> **EXERCISE DIRECTIONS**
With the material below, print exactly the lines between the line holding "Quels sont les" and the line holding "Comment le binge-watching affecte-t-il", inclusive. Add nothing else.

> **RECORDS FOR THIS EXERCISE**

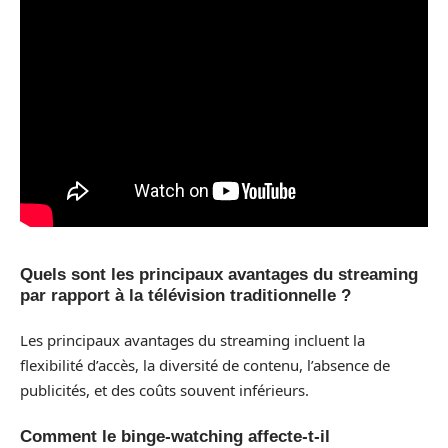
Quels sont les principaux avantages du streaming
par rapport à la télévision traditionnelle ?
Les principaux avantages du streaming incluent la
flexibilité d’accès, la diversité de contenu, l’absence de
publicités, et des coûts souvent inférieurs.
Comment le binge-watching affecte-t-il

...

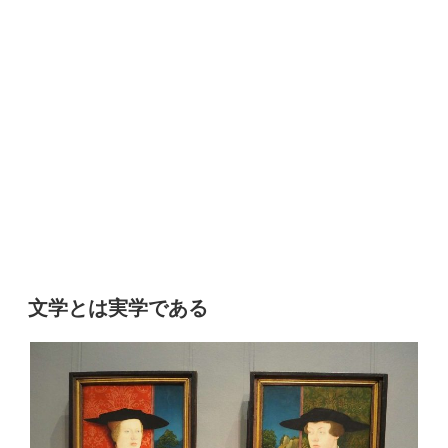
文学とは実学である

* * *

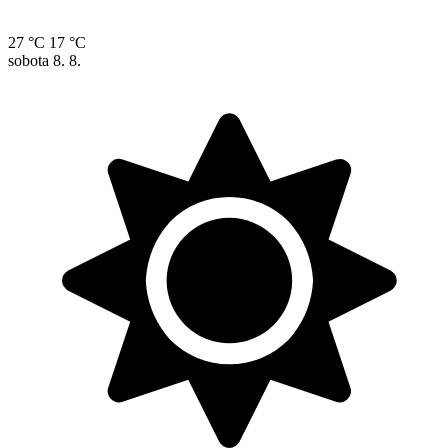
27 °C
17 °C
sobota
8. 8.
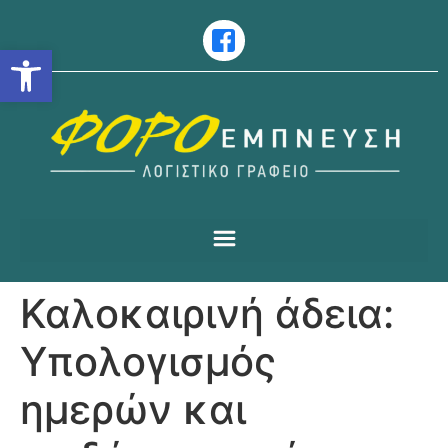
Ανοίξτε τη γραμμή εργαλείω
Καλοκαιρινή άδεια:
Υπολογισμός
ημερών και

> **WRITTEN ANSWER**
Quels sont les principaux avantages du streaming
par rapport à la télévision traditionnelle ?
Les principaux avantages du streaming incluent la
flexibilité d’accès, la diversité de contenu, l’absence de
publicités, et des coûts souvent inférieurs.
Comment le binge-watching affecte-t-il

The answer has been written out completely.